One of the most overlooked value boosters in any business is having a strong management team in place. The reasoning behind this is that when the owner of a business is heavily involved in all faucets of the company including client relationships, sales, or operations, it can be extremely difficult for a new owner to seamlessly transition into the business. Buyers often view this situation as high-risk due to the potential outcomes of the owner leaving the company. For example: if the owner manages most of the large accounts, it could be risky for a new buyer to take over since the customers mainly work with the owner. If you see this problem within your own general contracting business, don’t worry – we see this a lot and it can be fixed. The solution to this issue is building your management team.

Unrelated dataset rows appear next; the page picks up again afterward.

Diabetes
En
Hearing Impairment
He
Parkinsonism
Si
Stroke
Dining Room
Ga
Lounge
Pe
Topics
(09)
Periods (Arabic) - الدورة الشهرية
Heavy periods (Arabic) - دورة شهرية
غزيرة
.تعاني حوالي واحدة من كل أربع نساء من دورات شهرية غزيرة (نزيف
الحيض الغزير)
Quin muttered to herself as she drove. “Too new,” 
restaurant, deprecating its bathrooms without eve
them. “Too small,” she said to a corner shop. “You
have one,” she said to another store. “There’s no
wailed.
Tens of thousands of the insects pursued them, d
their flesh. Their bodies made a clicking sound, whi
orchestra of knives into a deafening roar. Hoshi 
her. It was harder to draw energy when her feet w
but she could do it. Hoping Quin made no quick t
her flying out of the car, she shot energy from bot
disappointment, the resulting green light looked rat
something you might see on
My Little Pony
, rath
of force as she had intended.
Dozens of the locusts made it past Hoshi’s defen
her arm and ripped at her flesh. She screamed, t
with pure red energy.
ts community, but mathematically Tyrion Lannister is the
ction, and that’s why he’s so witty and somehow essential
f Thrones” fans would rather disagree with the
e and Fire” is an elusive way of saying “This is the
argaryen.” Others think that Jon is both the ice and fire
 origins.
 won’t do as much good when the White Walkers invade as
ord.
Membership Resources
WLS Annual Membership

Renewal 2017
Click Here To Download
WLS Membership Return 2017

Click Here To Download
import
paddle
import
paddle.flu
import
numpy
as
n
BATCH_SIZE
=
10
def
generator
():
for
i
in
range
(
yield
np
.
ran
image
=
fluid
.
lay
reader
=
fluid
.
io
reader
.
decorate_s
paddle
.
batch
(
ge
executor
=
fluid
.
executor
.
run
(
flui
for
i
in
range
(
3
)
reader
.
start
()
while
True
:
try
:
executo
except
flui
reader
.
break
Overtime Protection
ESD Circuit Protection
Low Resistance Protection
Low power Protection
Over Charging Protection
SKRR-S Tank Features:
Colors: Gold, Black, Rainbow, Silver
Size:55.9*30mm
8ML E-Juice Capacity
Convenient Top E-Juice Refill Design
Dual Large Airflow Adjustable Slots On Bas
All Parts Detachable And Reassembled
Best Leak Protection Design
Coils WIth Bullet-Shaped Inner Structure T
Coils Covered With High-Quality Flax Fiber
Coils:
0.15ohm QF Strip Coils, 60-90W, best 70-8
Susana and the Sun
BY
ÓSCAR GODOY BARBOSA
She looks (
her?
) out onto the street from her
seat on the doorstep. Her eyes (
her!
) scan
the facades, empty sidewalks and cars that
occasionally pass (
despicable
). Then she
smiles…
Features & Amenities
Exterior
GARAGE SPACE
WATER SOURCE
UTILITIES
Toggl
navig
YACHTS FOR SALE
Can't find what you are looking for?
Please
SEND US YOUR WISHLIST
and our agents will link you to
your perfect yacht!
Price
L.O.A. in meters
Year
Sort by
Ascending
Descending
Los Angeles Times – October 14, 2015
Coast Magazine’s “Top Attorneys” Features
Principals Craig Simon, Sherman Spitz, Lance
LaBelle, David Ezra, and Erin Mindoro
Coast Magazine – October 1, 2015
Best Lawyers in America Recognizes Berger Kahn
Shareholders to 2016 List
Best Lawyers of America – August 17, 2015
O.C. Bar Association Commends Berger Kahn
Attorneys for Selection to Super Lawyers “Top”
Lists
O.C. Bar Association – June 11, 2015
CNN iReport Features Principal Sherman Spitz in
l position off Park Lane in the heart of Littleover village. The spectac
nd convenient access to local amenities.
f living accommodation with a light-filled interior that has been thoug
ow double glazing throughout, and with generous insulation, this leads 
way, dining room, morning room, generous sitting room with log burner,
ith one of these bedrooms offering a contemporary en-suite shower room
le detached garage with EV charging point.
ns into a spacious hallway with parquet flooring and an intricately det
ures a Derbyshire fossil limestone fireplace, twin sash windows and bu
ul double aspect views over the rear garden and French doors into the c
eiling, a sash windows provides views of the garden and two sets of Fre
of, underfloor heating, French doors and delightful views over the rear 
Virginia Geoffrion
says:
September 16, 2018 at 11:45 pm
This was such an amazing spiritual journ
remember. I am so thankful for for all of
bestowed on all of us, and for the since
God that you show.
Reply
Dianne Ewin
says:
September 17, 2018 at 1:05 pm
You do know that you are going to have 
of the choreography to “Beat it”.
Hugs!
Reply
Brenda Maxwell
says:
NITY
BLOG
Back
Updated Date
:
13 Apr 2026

Once you have identified your management team, begin transitioning your responsibilities to them so that when the new owner comes on board, there will be virtually no responsibilities to transfer.

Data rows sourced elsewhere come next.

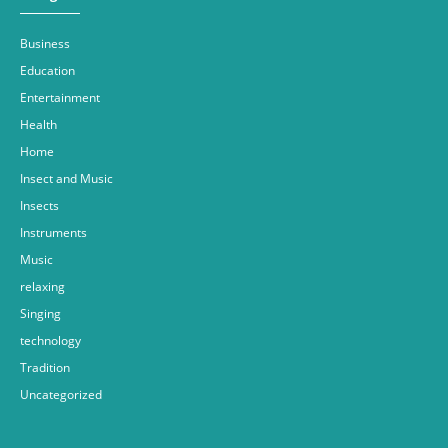
Business
Education
Entertainment
Health
Home
Insect and Music
Insects
Instruments
Music
relaxing
Singing
technology
Tradition
Uncategorized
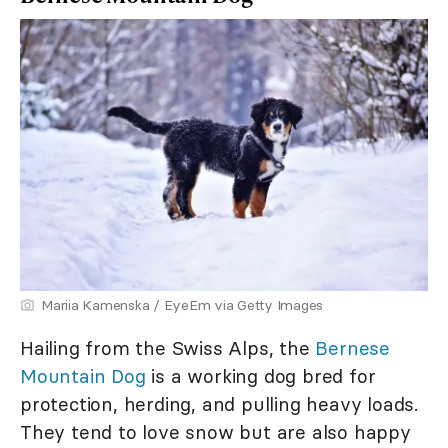
Mariia Kamenska / EyeEm via Getty Images
Hailing from the Swiss Alps, the
Bernese
Mountain Dog
is a working dog bred for
protection, herding, and pulling heavy loads.
They tend to love snow but are also happy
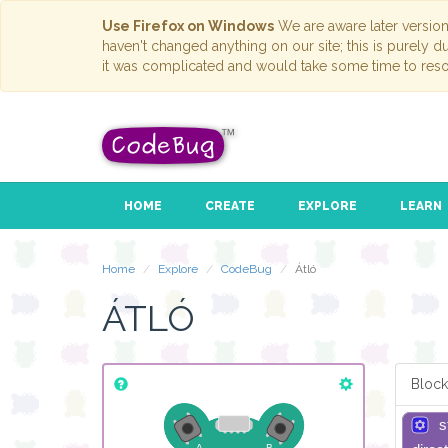
Use Firefox on Windows
We are aware later versio
haven't changed anything on our site; this is purely 
it was complicated and would take some time to reso
HOME
CREATE
EXPLORE
LEARN
Home
Explore
CodeBug
Átló
ÁTLÓ
Block
s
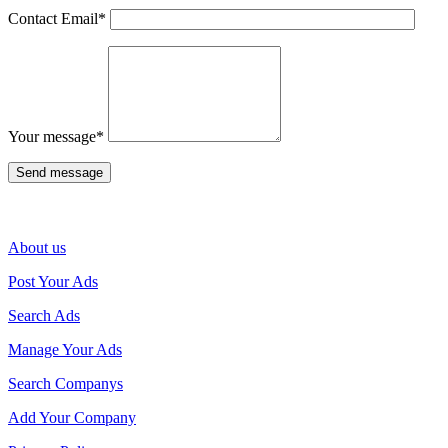
Contact Email
*
Your message
*
About us
Post Your Ads
Search Ads
Manage Your Ads
Search Companys
Add Your Company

The beauty of owning a general contracting firm is that it’s easy to build a base of repeat clients. You may have helped a client rebuild a deck and they were so satisfied with your work that they remember you when they need new lighting installed. Doing good work will generate future work for your business and build a “word of mouth” marketing campaign. Unfortunately, most people have had a negative experience with a general contractor and before choosing someone they have never worked with, they may ask friends or neighbors for a recommendation. Once you have established a few repeat clients, you can market your various service offerings to them and offer specials to generate new jobs.
It’s a well-known fact that our society places a higher value on environmentally friendly products and services, but here’s something you may not know. Millennials are the next generation of home-buyers and this demographic is currently the largest group in the United States, and part of their culture is taking care of the planet. That being said, it would serve your business well to offer eco-friendly options to your clients. Sometimes greener options cost more money but the younger generations are willing to pay it for the sake of the planet. Offering green supplies also gives you a great new marketing point and will help build your reputation as an ethical business.
As the owner of a general contracting firm, you understand the importance of staying up to date with what’s going on in your industry. The construction industry in the United States is massive and constantly adapting to new technology, demand and trends within a domestic and global market. The industry is also heavily reliant on several other sectors, many of which dictate the financial state of the industry and the small businesses within in. Because of these facts, construction business owners are always looking to the future and when the unforeseeable strikes, it’s essential that you have a plan in place for your business.